Background: The number of pedagogic web page created on the web, which corresponds
to number of courses and exercises available on the web, exceeds the number of published books
each year. These web documents are often too long to be easy to read, especially when important
information is dispersed in various parts and often definite in a more or less formal way. Therefore,
they must be described with machine-readable data, otherwise they become unusable and impossible
to find. The main objectives of this paper are enhancing information sharing, improving trade and
increasing interoperability on the web. Recently, few patents on semantic annotations have been published.
Indeed, with the great mass of data managed throughout the world and especially with the
development of the web towards semantic Web where annotations are associated with all types of
documents on the web, the selection of annotation has become an important criterion in research step.
In this article, we focus on the annotation of Web documents and validation of this annotation.
Methods: The keywords representing the page are defined and tagged with the concepts of ontology.

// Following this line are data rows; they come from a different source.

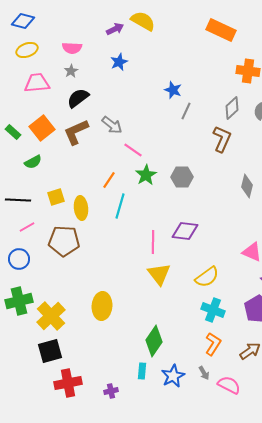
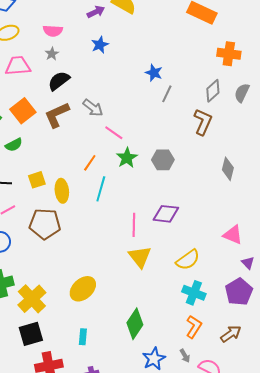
yellow ellipse: (102, 306) -> (83, 289), turned 44
cyan rectangle: (142, 371) -> (83, 337), moved

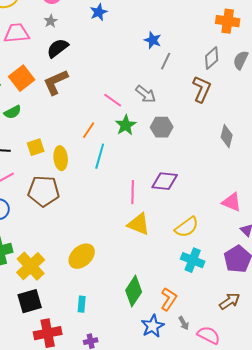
gray arrow: (93, 108) -> (146, 94), moved
yellow triangle: (140, 257) -> (139, 224), turned -30
orange L-shape: (194, 327) -> (169, 299), moved

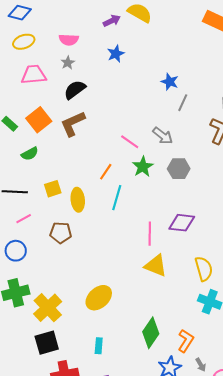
brown pentagon: (44, 191) -> (61, 233), size x0.7
yellow semicircle: (187, 227) -> (204, 269), turned -70

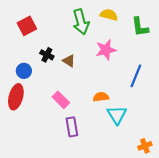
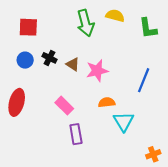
red square: (27, 26) -> (28, 27), turned 30
pink star: (106, 50) -> (97, 71), moved
blue circle: (24, 71) -> (25, 60), moved

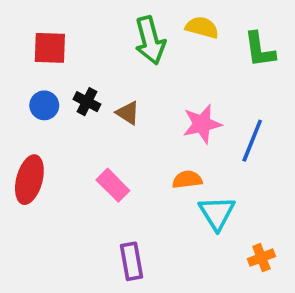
pink star: (97, 71) -> (202, 124), moved
purple rectangle: (76, 134) -> (132, 261), moved
orange cross: (153, 154) -> (261, 258), moved

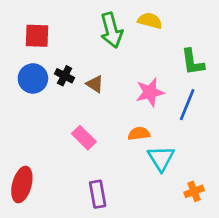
green L-shape: (260, 50) -> (193, 62), moved
blue circle: (44, 105) -> (33, 78), size x1.4
red ellipse: (29, 180) -> (22, 185), moved

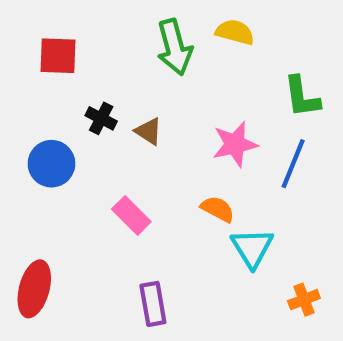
blue circle: (33, 78) -> (51, 164), moved
orange semicircle: (139, 134) -> (218, 209), turned 35

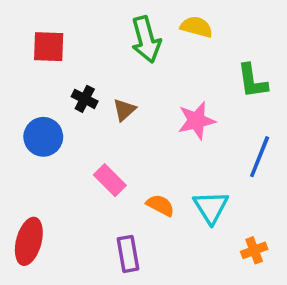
brown triangle: (149, 131) -> (124, 110), turned 45
blue line: (293, 164) -> (260, 157), moved
orange semicircle: (218, 209) -> (160, 205), moved

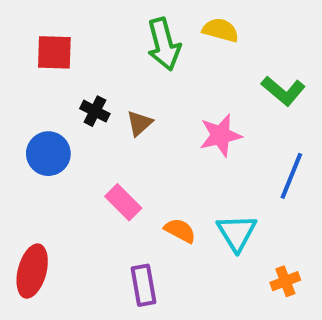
green L-shape: (252, 81) -> (283, 91), turned -42

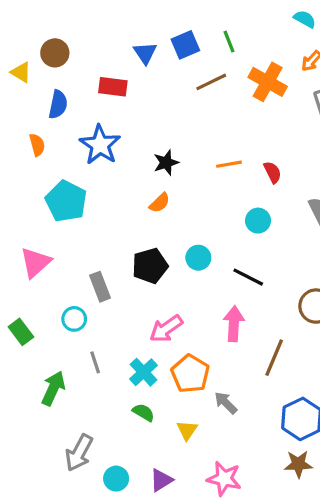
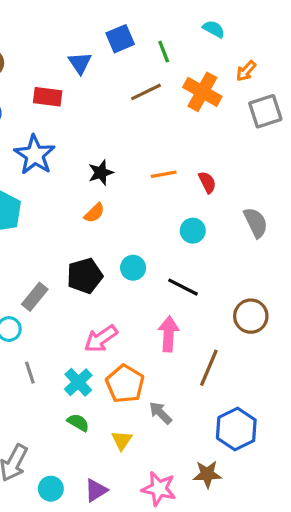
cyan semicircle: (305, 19) -> (214, 29), moved
blue square: (185, 45) -> (120, 39), moved
gray rectangle: (100, 287) -> (35, 297), turned 60
brown star: (298, 464) -> (207, 474), moved

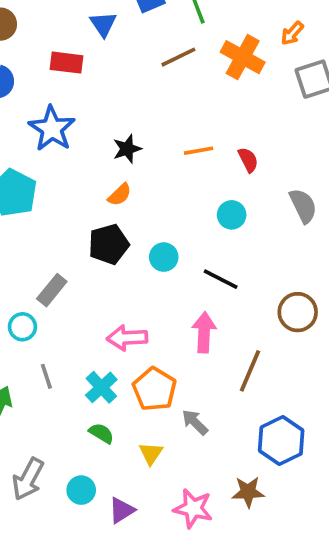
black pentagon: (85, 276) -> (109, 244), moved
pink arrow: (101, 339) -> (127, 338), turned 32
cyan circle: (51, 489) -> (81, 490), moved

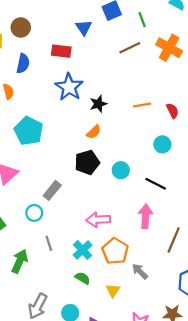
blue star: (52, 129) -> (69, 87), moved

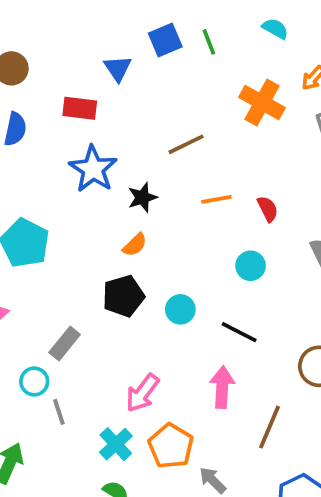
green line: (142, 20) -> (209, 42), moved
brown line: (130, 48) -> (186, 144), moved
pink arrow: (98, 220) -> (142, 393), turned -50
gray line: (49, 243) -> (59, 412), moved

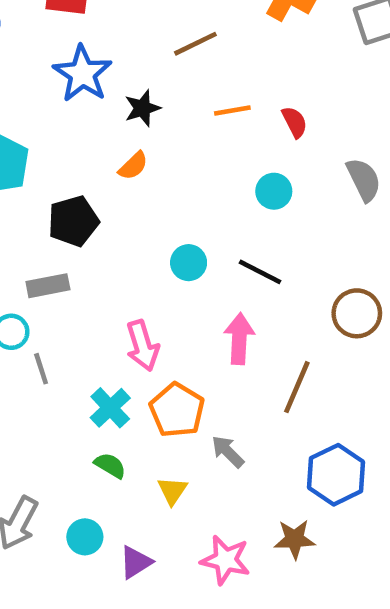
black pentagon: (123, 296) -> (73, 221), moved
cyan circle: (180, 309) -> (189, 263), moved
gray rectangle: (65, 344) -> (48, 286), turned 40
pink arrow: (142, 393) -> (142, 346), turned -54

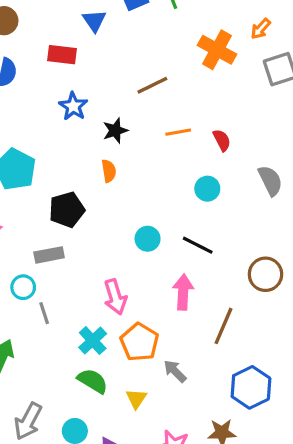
blue star: (83, 74) -> (73, 106), size x0.7
orange semicircle: (133, 166) -> (109, 171), turned -55
green semicircle: (110, 465) -> (93, 381), size x1.4

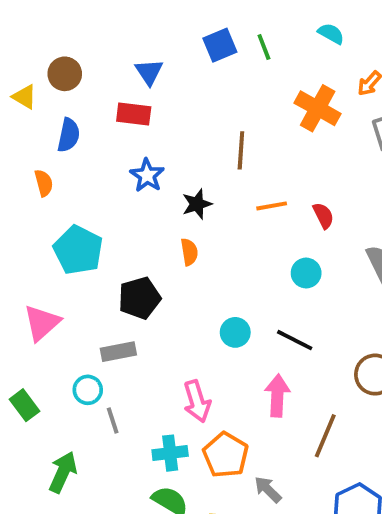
blue triangle: (94, 21) -> (149, 72), moved
brown line: (152, 85) -> (241, 150), turned -60
cyan cross: (93, 341) -> (170, 453), turned 36

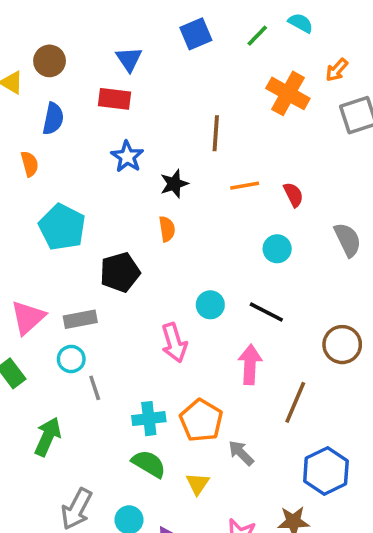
green line: (264, 47) -> (257, 36), moved, turned 65
pink triangle: (42, 323) -> (28, 317), moved
gray rectangle: (118, 352) -> (80, 319), moved
pink arrow: (197, 401) -> (174, 343), moved

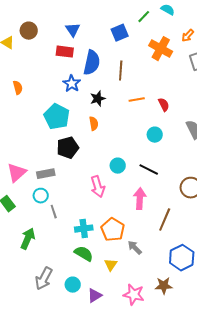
blue square: (196, 34) -> (120, 33), moved
blue semicircle: (53, 119) -> (92, 63), moved, size x1.4
cyan pentagon: (62, 227) -> (57, 117), moved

The words that are components of the annotation are determined from a mixed analysis: calculating
the degree of similarity and the frequency. When inconsistencies are detected, the annotation is revised
in a revised module.
Results: The results obtained are very encouraging, which shows the importance of our validation
module after the merger of the two annotation techniques in extraction of keywords.
This validation creates an act of trust between the annotation systems and the search engines that take
on the annotations created.
Conclusion: The extraction of the words used in the annotation is a very important factor which gives
a fair presentation to the documents in question. Once the annotation is made, the validation tests of
stage make these consistent annotations ready to be consumed by the search engines.